If the parameter just contains a type, with no identifier, then it has no Asymptote name and no C++ name. If it contains a single name (with no colon), then that name is both the Asymptote and the C++ name. If it contains a colon in the place of an identifier, with an optional name in front of the colon and an optional name behind the colon, than the name in front (if given) is the Asymptote name, and the name behind (if given) is the C++ name.

The Asymptote name can be any Asymptote identifier, including operator names, but the C++ name must be a valid C++ identifier. For instance void f(int operator +) is not allowed, as the parameter would not have a valid C++ name. The examples void f(int operator +:) and void f(int operator +:addop) are allowed.

When called by Asymptote code, named arguments are only matched to the Asymptote names, so for example a function defined by void f(int :x, string x:y) could be called by f(x="hi mom", 4), but one defined by void f(int x, string x:y) could not.

Each formal parameter may take a piece of code as a default value. Because the function is implemented in C++, this code must be given as C++ code. More akin to Asymptote than C++, default arguments may occur for any non-rest parameters, not just those at the end of the list, and may refer to earlier parameters in the list. Earlier parameters are refered to by their C++ names. Example:

void drawbox(pair center, real width, real height=2*width, pen p)
Default arguments are parsed by finding the next comma that is not part of a comment, string literal, or character constant, and is not nested inside parentheses. The C++ code between the equals-sign and the comma is taken as the expression for the default argument.

Body

The body of the function is written as C++ code. When the .asyc file is processed, this C++ code is copied verbatim into an actual C++ function providing the implementation. However, the actual body of the resultant C++ function may contain code other than the body provided by the user. This auxillary code could include instruction to retrieve the arguments of the function from their representation in the Asymptote virtual machine and bind them to local variables with their C++ names. It could also include initialization and finalization code for the function.

In writing code for the function body, one can be assured that all function arguments with C++ names have been bound and are therefore usable in the code. Since all parameters must have Asymptote types that map to C++ types, the types of the paramaters in the body have the type resulting from that mapping.

The return keyword can be used to return the result of the function (or without an expression, if the return type was declared as void). The Asymptote return type must map to a C++ type, and the expression given in the return statement will be implicitly cast to that type.
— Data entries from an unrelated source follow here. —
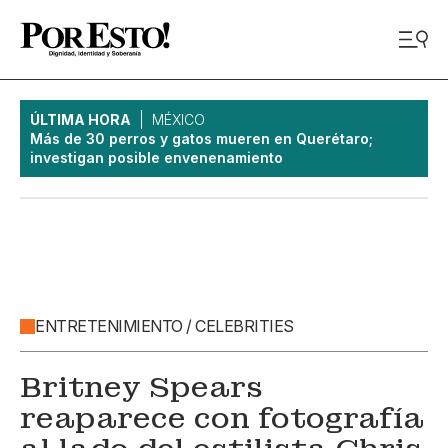
ÚLTIMA HORA
MÉXICO
Más de 30 perros y gatos mueren en Querétaro;
investigan posible envenenamiento
ENTRETENIMIENTO / CELEBRITIES
Britney Spears
reaparece con fotografía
Since the implementation will likely not use an actual return statement to return the value of the function back to the Asymptote virtual machine, the interpreter of the .asyc file may walk through the code converting return expressions into a special format in the actual implementation of the function.

Opaque Type Declarations

There are a number of mappings between Asymptote and C++ types builtin to the facility. For instance int maps to asy::Int and real to asy::real. Users, however, may want to reference other C++ objects in Asymptote code. This done though opaque type declarations.

An opaque type declaration is given by an optional permission modifier, the keyword asytype, a C++ type, and an Asymptote identifier; in that order.

// Examples
asytype char char;
public asytype const std::list<asy::Int> *intList;
private asytype const struct dirert *entry_t;

This declaration mapping the Asymptote identifier to the C++ type within the module. The permission of the Asymptote type is given by the permission modifier (or public if the modifier is omitted). The type is opaque, in that none of its internal structure is revealed in the Asymptote code. Like any other type, however, objects of this new type can be returned from functions, given as an arguments to functions, and stored in variables, structures and arrays.

In many cases, such as the directory listing example at the start, it will be practical to declare the type as private, and use an Asymptote structure as a wrapper hiding the C++ implementation.